However, in fact the Poisson model is too simple, and doesn't quite capture the fact that precipitation is actually two random variables: whether a precipitation event occurs (which is Poisson distributed) and how much precipitation falls at once (which is gamma distributed). The gamma distribution captures the fact that it is more likely that many snowflakes hit the ground at once rather than their being totally uncorrelated (a silly oversimplification in my guess!). An analysis is given by Peter K Dunn:

So my guess would be, snowfall appears to follow a Weibull distribution just because the Weibull distribution is pretty similar to a Poisson-gamma distribution, and snowfall is a Poisson sum of gamma-distributed snowfall events.

AJKOER - 28-11-2019 at 12:31

Found a reference referring to the historical use of the Weibull in the field of hydrology. To quote from 'On application of the Weibull distribution in hydrology' at :

"The Weibull distribution, commonly used in hydrology, was derived using the principle of maximum entropy. The derivation required two constraints to be determined from data and yielded, in turn, a unique procedure for estimation of the distribution parameters."

Also, from the 1st and 2nd page:

"To this end, the Weibull distribution is commonly used for frequency analysis as well as risk and reliability analysis of the frequently in hydrology and meteorology. Grace and Eagleson (1966) fitted this distribution to the wet and dry sequences and obtained satisfactory results. Rao and Chenchayya (1974) applied it to short-time increment urban precipitation characteristics in various parts of the U.S.A. and found satisfactory fit to the durations of wet and dry periods as well as other characteristics.
Entropy is a numerical measure of uncertainty or, conversely, the information content, associated with a pdf, f(x), used to describe a random variable x. I(f) can be thought of as the mean value of -lnf(x)....The principle of maximum entropy was formulated by Jaynes (1961, 1982) to produce the minimally biased distribution by maximizing entropy subject to given information."

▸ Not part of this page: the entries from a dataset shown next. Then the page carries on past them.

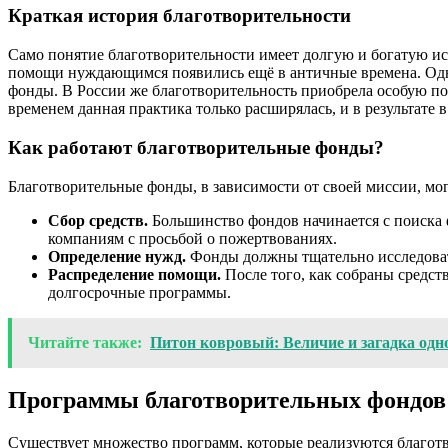
Краткая история благотворительности
Само понятие благотворительности имеет долгую и богатую ис
помощи нуждающимся появились ещё в античные времена. Одна
фонды. В России же благотворительность приобрела особую по
временем данная практика только расширялась, и в результате
Как работают благотворительные фонды?
Благотворительные фонды, в зависимости от своей миссии, мо
Сбор средств.
Большинство фондов начинается с поиска 
компаниям с просьбой о пожертвованиях.
Определение нужд.
Фонды должны тщательно исследовать
Распределение помощи.
После того, как собраны средст
долгосрочные программы.
Читайте также:
Питон ковровый: Величие и загадка одн
Программы благотворительных фондов
Существует множество программ, которые реализуются благот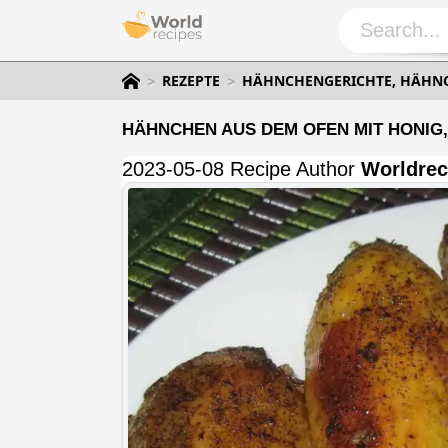
REZEPTE
HÄHNCHENGERICHTE, HÄHNC
HÄHNCHEN AUS DEM OFEN MIT HONIG
2023-05-08 Recipe Author
Worldrec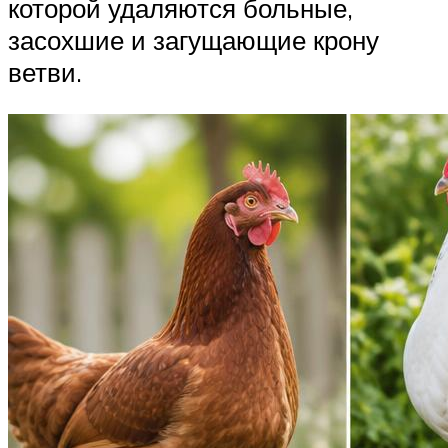
которой удаляются больные,
засохшие и загущающие крону
ветви.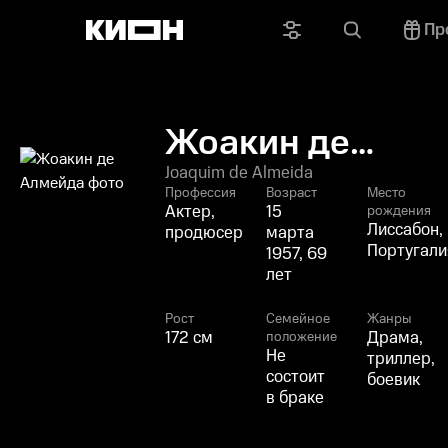
Пр
Жоакин де
Алмейда
Joaquim de Almeida
Профессия
Возраст
Место
Актер,
15
рождения
Лиссабон,
продюсер
марта
Португали
1957, 69
лет
Рост
Семейное
Жанры
172 см
Драма,
положение
Не
триллер,
состоит
боевик
в браке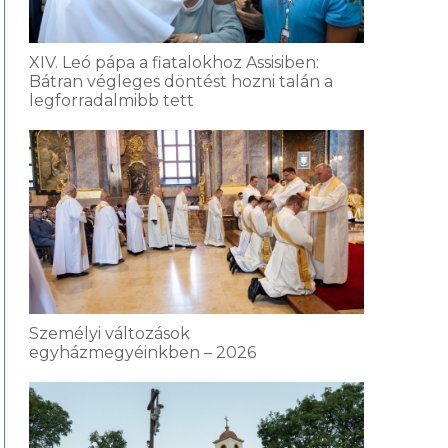
XIV. Leó pápa a fiatalokhoz Assisiben:
Bátran végleges döntést hozni talán a
legforradalmibb tett
Személyi változások
egyházmegyéinkben – 2026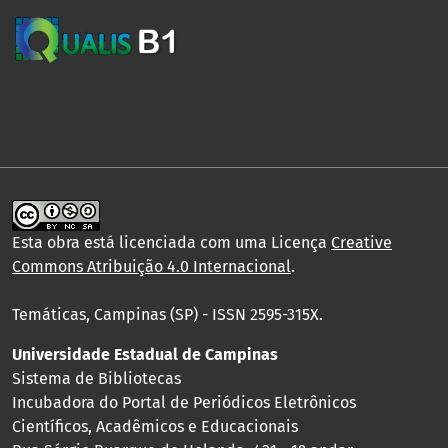
Esta obra está licenciada com uma Licença
Creative
Commons Atribuição 4.0 Internacional
.
Temáticas, Campinas (SP) - ISSN 2595-315X.
Universidade Estadual de Campinas
Sistema de Bibliotecas
Incubadora do Portal de Periódicos Eletrônicos
Científicos, Acadêmicos e Educacionais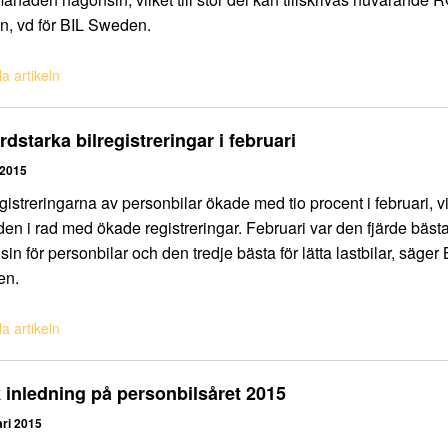
n, vd för BIL Sweden.
a artikeln
dstarka bilregistreringar i februari
 2015
gistreringarna av personbilar ökade med tio procent i februari, vi
n i rad med ökade registreringar. Februari var den fjärde bäs
in för personbilar och den tredje bästa för lätta lastbilar, säger 
en.
a artikeln
 inledning på personbilsåret 2015
ari 2015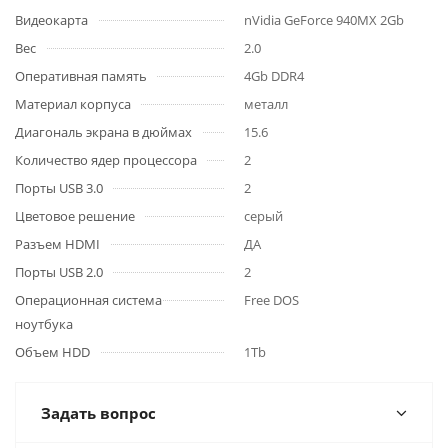
Видеокарта
nVidia GeForce 940MX 2Gb
Вес
2.0
Оперативная память
4Gb DDR4
Материал корпуса
металл
Диагональ экрана в дюймах
15.6
Количество ядер процессора
2
Порты USB 3.0
2
Цветовое решение
серый
Разъем HDMI
ДА
Порты USB 2.0
2
Операционная система
Free DOS
ноутбука
Объем HDD
1Tb
Задать вопрос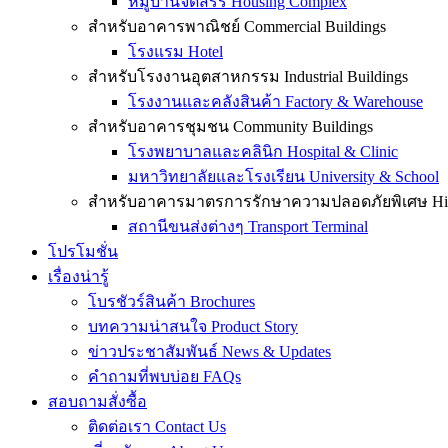
หมู่บ้านจัดสรร Housing Complex
สำหรับอาคารพาณิชย์ Commercial Buildings
โรงแรม Hotel
สำหรับโรงงานอุตสาหกรรม Industrial Buildings
โรงงานและคลังสินค้า Factory & Warehouse
สำหรับอาคารชุมชน Community Buildings
โรงพยาบาลและคลินิก Hospital & Clinic
มหาวิทยาลัยและโรงเรียน University & School
สำหรับอาคารมาตรการรักษาความปลอดภัยพิเศษ High-
สถานีขนส่งต่างๆ Transport Terminal
โปรโมชั่น
เรื่องน่ารู้
โบรชัวร์สินค้า Brochures
บทความน่าสนใจ Product Story
ข่าวประชาสัมพันธ์ News & Updates
คำถามที่พบบ่อย FAQs
สอบถามสั่งซื้อ
ติดต่อเรา Contact Us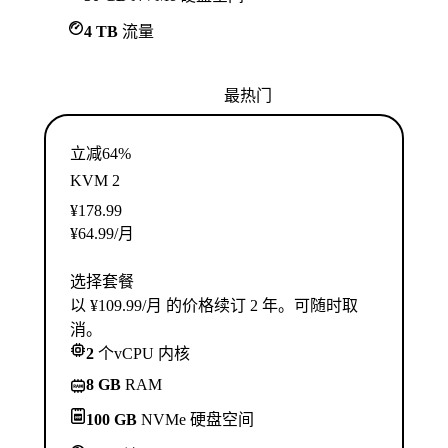
4 TB
流量
最热门
立减64%
KVM 2
¥
178.99
¥
64.99
/月
选择套餐
以 ¥109.99/月 的价格续订 2 年。可随时取
消。
2
个vCPU 内核
8 GB
RAM
100 GB
NVMe 硬盘空间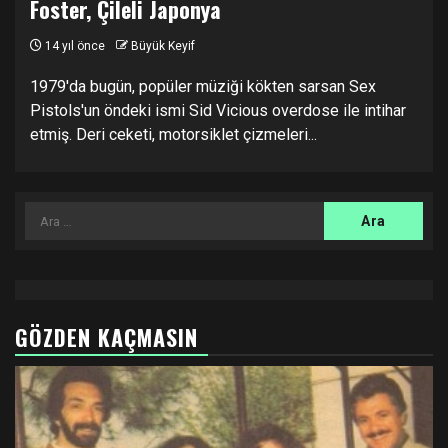
Foster, Çileli Japonya
14 yıl önce
Büyük Keyif
1979'da bugün, popüler müziği kökten sarsan Sex
Pistols'un öndeki ismi Sid Vicious overdose ile intihar
etmiş. Deri ceketi, motorsiklet çizmeleri...
Arama:
GÖZDEN KAÇMASIN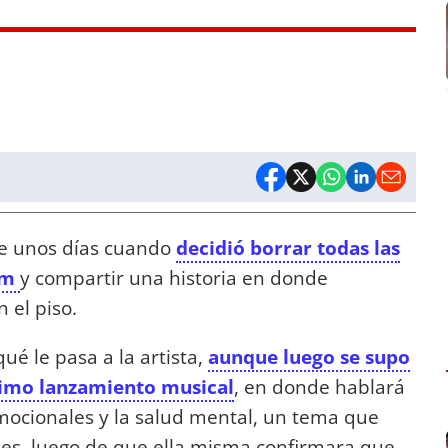
e unos días cuando
decidió borrar todas las
ram
y compartir una historia en donde
 el piso.
é le pasa a la artista,
aunque luego se supo
óximo lanzamiento musical
, en donde hablará
mocionales y la salud mental, un tema que
es, luego de que ella misma confirmara que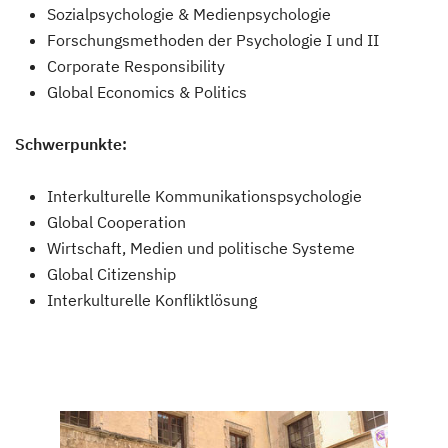
Sozialpsychologie & Medienpsychologie
Forschungsmethoden der Psychologie I und II
Corporate Responsibility
Global Economics & Politics
Schwerpunkte:
Interkulturelle Kommunikationspsychologie
Global Cooperation
Wirtschaft, Medien und politische Systeme
Global Citizenship
Interkulturelle Konfliktlösung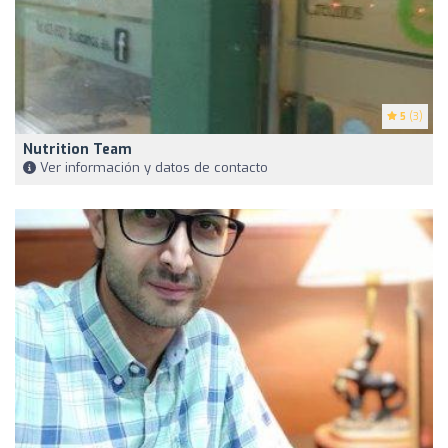
5
(3)
Nutrition Team
Ver información y datos de contacto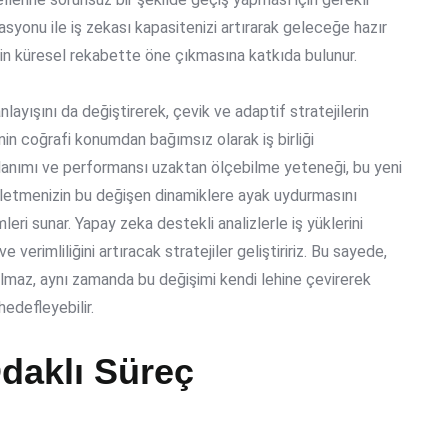
asyonu ile iş zekası kapasitenizi artırarak geleceğe hazır
zin küresel rekabette öne çıkmasına katkıda bulunur.
layışını da değiştirerek, çevik ve adaptif stratejilerin
nin coğrafi konumdan bağımsız olarak iş birliği
llanımı ve performansı uzaktan ölçebilme yeteneği, bu yeni
şletmenizin bu değişen dinamiklere ayak uydurmasını
i sunar. Yapay zeka destekli analizlerle iş yüklerini
verimliliğini artıracak stratejiler geliştiririz. Bu sayede,
maz, aynı zamanda bu değişimi kendi lehine çevirerek
hedefleyebilir.
daklı Süreç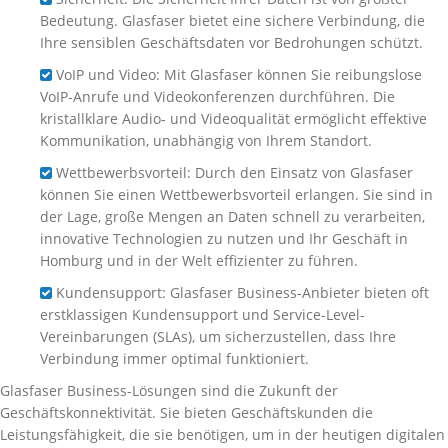
Bedeutung. Glasfaser bietet eine sichere Verbindung, die
Ihre sensiblen Geschäftsdaten vor Bedrohungen schützt.
VoIP und Video: Mit Glasfaser können Sie reibungslose
VoIP-Anrufe und Videokonferenzen durchführen. Die
kristallklare Audio- und Videoqualität ermöglicht effektive
Kommunikation, unabhängig von Ihrem Standort.
Wettbewerbsvorteil: Durch den Einsatz von Glasfaser
können Sie einen Wettbewerbsvorteil erlangen. Sie sind in
der Lage, große Mengen an Daten schnell zu verarbeiten,
innovative Technologien zu nutzen und Ihr Geschäft in
Homburg und in der Welt effizienter zu führen.
Kundensupport: Glasfaser Business-Anbieter bieten oft
erstklassigen Kundensupport und Service-Level-
Vereinbarungen (SLAs), um sicherzustellen, dass Ihre
Verbindung immer optimal funktioniert.
Glasfaser Business-Lösungen sind die Zukunft der
Geschäftskonnektivität. Sie bieten Geschäftskunden die
Leistungsfähigkeit, die sie benötigen, um in der heutigen digitalen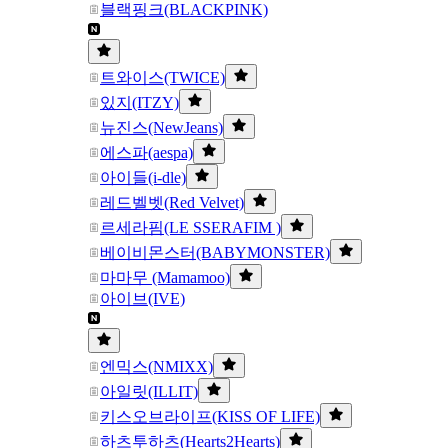
블랙핑크(BLACKPINK)
트와이스(TWICE)
있지(ITZY)
뉴진스(NewJeans)
에스파(aespa)
아이들(i-dle)
레드벨벳(Red Velvet)
르세라핌(LE SSERAFIM )
베이비몬스터(BABYMONSTER)
마마무 (Mamamoo)
아이브(IVE)
엔믹스(NMIXX)
아일릿(ILLIT)
키스오브라이프(KISS OF LIFE)
하츠투하츠(Hearts2Hearts)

Here is a link to a complete related advanced paper at 'On The Rationale of Maximum-Entropy Methods', by ET JAYNES in PROCEEDINGS OF THE IEEE, 1982.

[Edited on 28-11-2019 by AJKOER]

Sulaiman - 28-11-2019 at 23:15

I have been doing a little research on wind power to supplement solar power for my planned new home.
For the best data analyses that I've found so far,
the best fit for wind speed is a Weibull distribution :o

Maybe wind speed and snowfall are related ?

AJKOER - 29-11-2019 at 11:12

Quote: Originally posted by Sulaiman  
I have been doing a little research on wind power to supplement solar power for my planned new home.
For the best data analyses that I've found so far,
the best fit for wind speed is a Weibull distribution :o

Maybe wind speed and snowfall are related ?

Per my extract above:

"Rao and Chenchayya (1974) applied it to short-time increment urban precipitation characteristics in various parts of the U.S.A. and found satisfactory fit to the durations of wet and dry periods as well as other characteristics."

One could modify the statement for wind as follows, "and found satisfactory fit to the durations of windy and calm periods as well as other characteristics.'

which would be seemingly in accord with your observation. For support, a google search return several articles, for example, 'Modern estimation of the parameters of the Weibull wind speed distribution for wind energy analysis' at to quote the abstract:

"Three methods for calculating the parameters of the Weibull wind speed distribution for wind energy analysis are presented: the maximum likelihood method, the proposed modified maximum likelihood method, and the commonly used graphical method. The application of each method is demonstrated using a sample wind speed data set, and a comparison of the accuracy of each method is also performed. The maximum likelihood method is recommended for use with time series wind data, and the modified maximum likelihood method is recommended for use with wind data in frequency distribution format."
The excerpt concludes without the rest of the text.